A law firm was not entitled to make deductions from the pay of a consultant solicitor because it was unhappy with the quality of his work, an employment tribunal has ruled.
Judge Elliott in London said: “If a worker or employee performs below standard, the employer has options it can take. This is either to performance manage the worker or to terminate the contract subject to the legal requirements that apply to that situation.
“The remedy is not to make deductions from pay and this is the purpose of section 13 [of the] Employment Rights Act, so that employees and workers are not subject to deductions from wages where there is no agreement to the deduction.”
The claim for unlawful deductions was made by Alastair Dobbie, who was a consultant at London firm Feltons.
There are two elements to his claim, the other being for suffering detriments – ultimately the termination of his consultancy agreement – because he made protected disclosures about possible overcharging of a client under whistleblowing legislation.
As we reported last week, the Employment Appeal Tribunal overturned the decision that they were not protected disclosures and remitted the matter to a differently constituted tribunal.
The unlawful deduction element was decided separately and handed down in December, although it was only published last week.

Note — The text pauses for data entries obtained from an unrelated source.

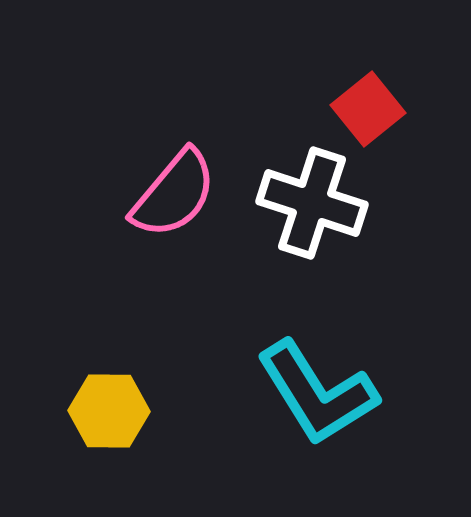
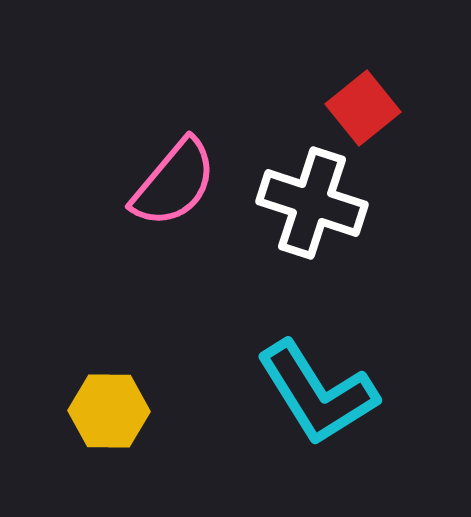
red square: moved 5 px left, 1 px up
pink semicircle: moved 11 px up
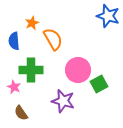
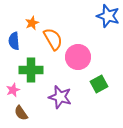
pink circle: moved 13 px up
pink star: moved 1 px left, 3 px down; rotated 24 degrees clockwise
purple star: moved 3 px left, 4 px up
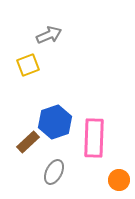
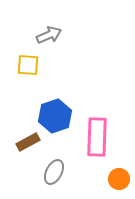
yellow square: rotated 25 degrees clockwise
blue hexagon: moved 6 px up
pink rectangle: moved 3 px right, 1 px up
brown rectangle: rotated 15 degrees clockwise
orange circle: moved 1 px up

In a preliminary ruling back in 2017, the tribunal decided that his consultancy agreement meant Mr Dobbie was a worker, rather than an employee, meaning his claims of unfair dismissal and breach of contract were dismissed, but the other elements of his claim could continue.
Mr Dobbie claimed over deductions made in relation to five clients, the most significant of which was whether in relation to a significant client there had been an agreement to double the £5,000 monthly fee he was receiving for two months.

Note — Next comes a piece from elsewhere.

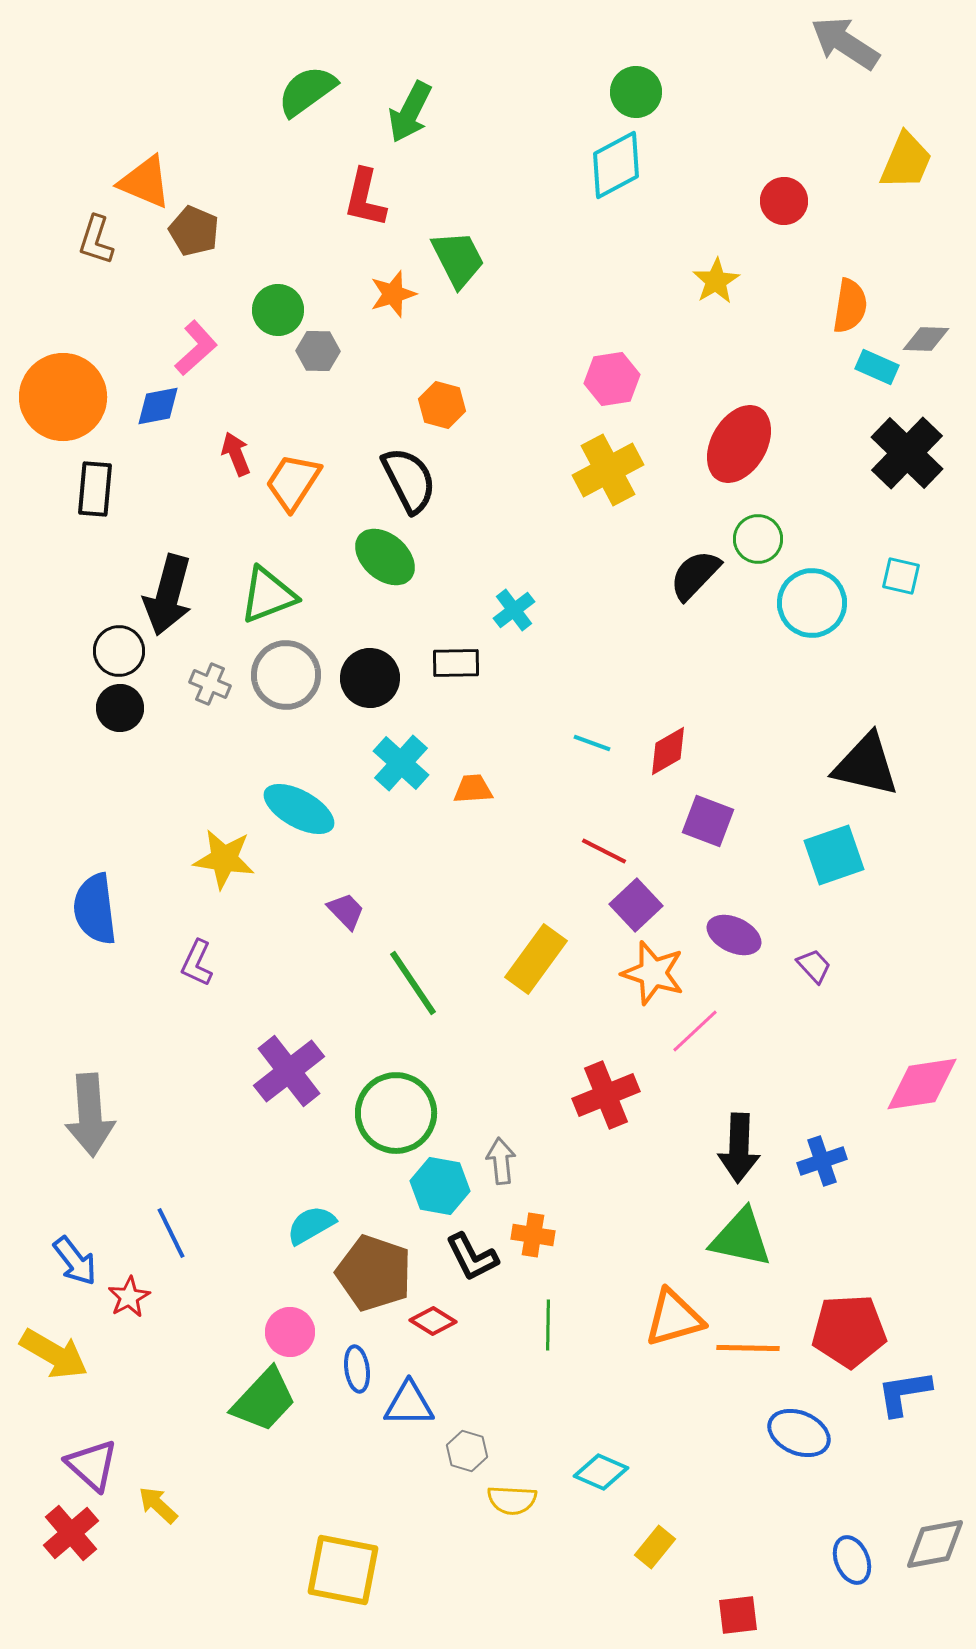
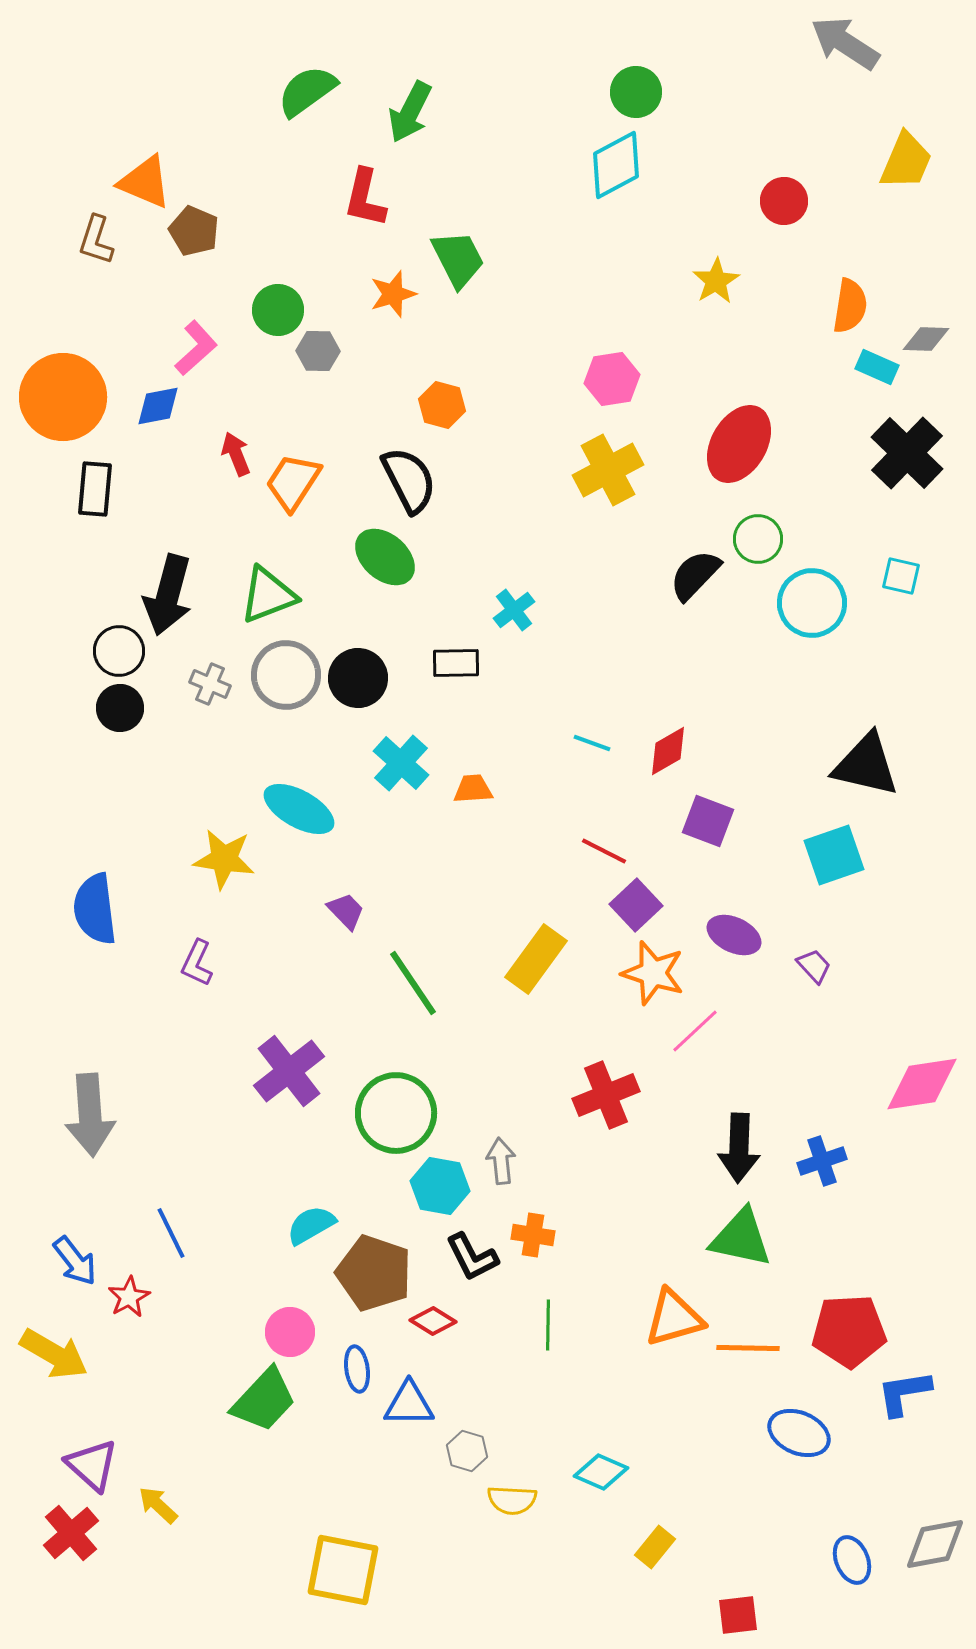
black circle at (370, 678): moved 12 px left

The tribunal recorded that Feltons was unhappy with the standard of his work, with errors he made in issuing High Court proceedings meaning they had to be reissued, and that founder Paula Felton spent “a great deal of time working on the [the] matter herself as a result”.
This was one of the reasons Judge Elliott found there was no agreement to double the fee, while also noting there was no written record of it.
“The claimant is a solicitor and understands the importance of a written record of an agreement, particularly one that is as important to him as his pay. It was a simple enough matter, had there been such an agreement, for him to send an email.”
That meant Mr Dobbie was entitled to be paid the £5,000 a month, and the judge added that there was no provision in the consultancy agreement for the firm to claw back payments if it considered his work sub-standard.
Judge Elliott went on to find that Mr Dobbie was entitled to most of the rest of the sums claimed, ranging from £4,000 to £250, but also that credit had to be given for post-termination payments the firm made of £4,400.
She added: “[Feltons] acknowledges in many of the cases that the claimant did the work but says it was not of any value. The deduction of his pay is and was not an available option in those circumstances.”
The judge said there would have to be another hearing to determine remedy but “strongly urged” the parties to resolve it.
“The parties are also urged after 4.5 years of litigation to take a pragmatic approach to this versus the continuing stress of the litigation and the time and cost of yet another hearing,” the judge said.